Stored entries
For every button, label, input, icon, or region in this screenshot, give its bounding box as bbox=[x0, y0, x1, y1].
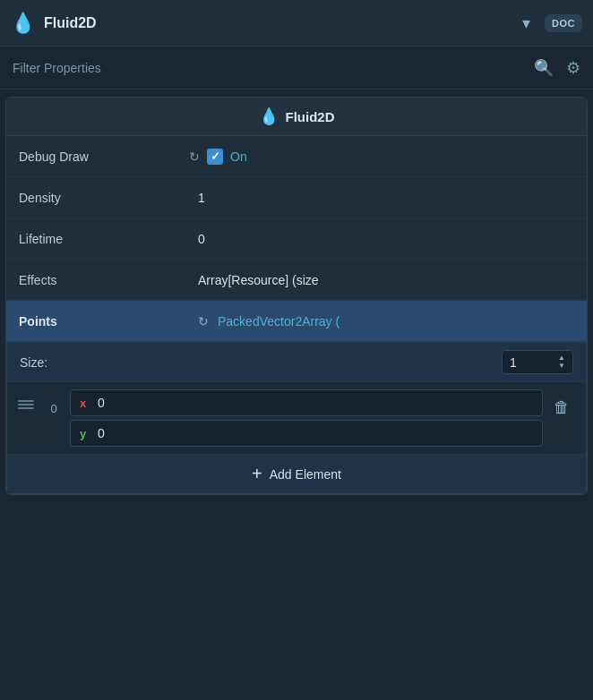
handle-line bbox=[18, 400, 34, 402]
x-coord-field[interactable]: x 0 bbox=[70, 389, 543, 416]
spinner-up-icon[interactable]: ▲ bbox=[558, 354, 565, 362]
debug-draw-on-label: On bbox=[230, 149, 247, 164]
prop-row-effects: Effects Array[Resource] (size bbox=[6, 260, 587, 301]
effects-value[interactable]: Array[Resource] (size bbox=[198, 273, 574, 287]
lifetime-value[interactable]: 0 bbox=[198, 232, 574, 246]
doc-button[interactable]: DOC bbox=[545, 14, 582, 32]
sliders-icon[interactable]: ⚙ bbox=[566, 58, 580, 78]
points-sub-panel: Size: 1 ▲ ▼ 0 x 0 bbox=[6, 342, 587, 494]
points-reset-icon[interactable]: ↻ bbox=[198, 314, 209, 329]
effects-label: Effects bbox=[19, 273, 198, 287]
top-bar: 💧 Fluid2D ▾ DOC bbox=[0, 0, 593, 47]
prop-row-debug-draw: Debug Draw ↻ On bbox=[6, 136, 587, 177]
prop-row-lifetime: Lifetime 0 bbox=[6, 218, 587, 260]
panel-header: 💧 Fluid2D bbox=[6, 98, 587, 136]
table-row: 0 x 0 y 0 🗑 bbox=[7, 382, 586, 455]
panel-header-icon: 💧 bbox=[259, 107, 279, 126]
add-element-label: Add Element bbox=[270, 467, 341, 482]
size-input-wrap[interactable]: 1 ▲ ▼ bbox=[502, 350, 573, 374]
size-spinner[interactable]: ▲ ▼ bbox=[558, 354, 565, 370]
properties-panel: 💧 Fluid2D Debug Draw ↻ On Density 1 Life… bbox=[5, 97, 588, 495]
element-index: 0 bbox=[45, 389, 63, 415]
trash-icon: 🗑 bbox=[554, 398, 570, 417]
panel-header-title: Fluid2D bbox=[286, 109, 335, 124]
lifetime-label: Lifetime bbox=[19, 232, 198, 246]
element-fields: x 0 y 0 bbox=[70, 389, 543, 447]
fluid2d-icon: 💧 bbox=[11, 12, 35, 35]
delete-element-button[interactable]: 🗑 bbox=[550, 389, 573, 426]
debug-draw-reset-icon[interactable]: ↻ bbox=[189, 149, 200, 164]
density-label: Density bbox=[19, 191, 198, 205]
top-bar-title: Fluid2D bbox=[44, 15, 522, 31]
debug-draw-checkbox[interactable] bbox=[207, 149, 223, 165]
add-icon: + bbox=[252, 464, 262, 484]
debug-draw-label: Debug Draw bbox=[19, 149, 198, 164]
debug-draw-value: On bbox=[207, 149, 247, 165]
points-header-row: Points ↻ PackedVector2Array ( bbox=[6, 301, 587, 342]
size-value: 1 bbox=[510, 355, 517, 370]
y-label: y bbox=[80, 427, 90, 440]
points-label: Points bbox=[19, 314, 198, 329]
filter-placeholder: Filter Properties bbox=[13, 61, 534, 75]
x-value: 0 bbox=[98, 396, 105, 410]
x-label: x bbox=[80, 397, 90, 410]
points-value[interactable]: PackedVector2Array ( bbox=[218, 314, 574, 329]
y-coord-field[interactable]: y 0 bbox=[70, 420, 543, 447]
spinner-down-icon[interactable]: ▼ bbox=[558, 363, 565, 370]
drag-handle-icon[interactable] bbox=[14, 389, 38, 420]
density-value[interactable]: 1 bbox=[198, 191, 574, 205]
filter-bar: Filter Properties 🔍 ⚙ bbox=[0, 47, 593, 90]
add-element-button[interactable]: + Add Element bbox=[7, 455, 586, 493]
size-label: Size: bbox=[20, 355, 502, 370]
search-icon[interactable]: 🔍 bbox=[534, 58, 554, 78]
chevron-down-icon[interactable]: ▾ bbox=[522, 13, 530, 33]
handle-line bbox=[18, 407, 34, 409]
prop-row-density: Density 1 bbox=[6, 177, 587, 218]
handle-line bbox=[18, 404, 34, 405]
y-value: 0 bbox=[98, 426, 105, 440]
size-row: Size: 1 ▲ ▼ bbox=[7, 343, 586, 382]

Work to be completed. For the entries above, count the lines that contain the string "button", and state that number without further comment.

Answer box. 4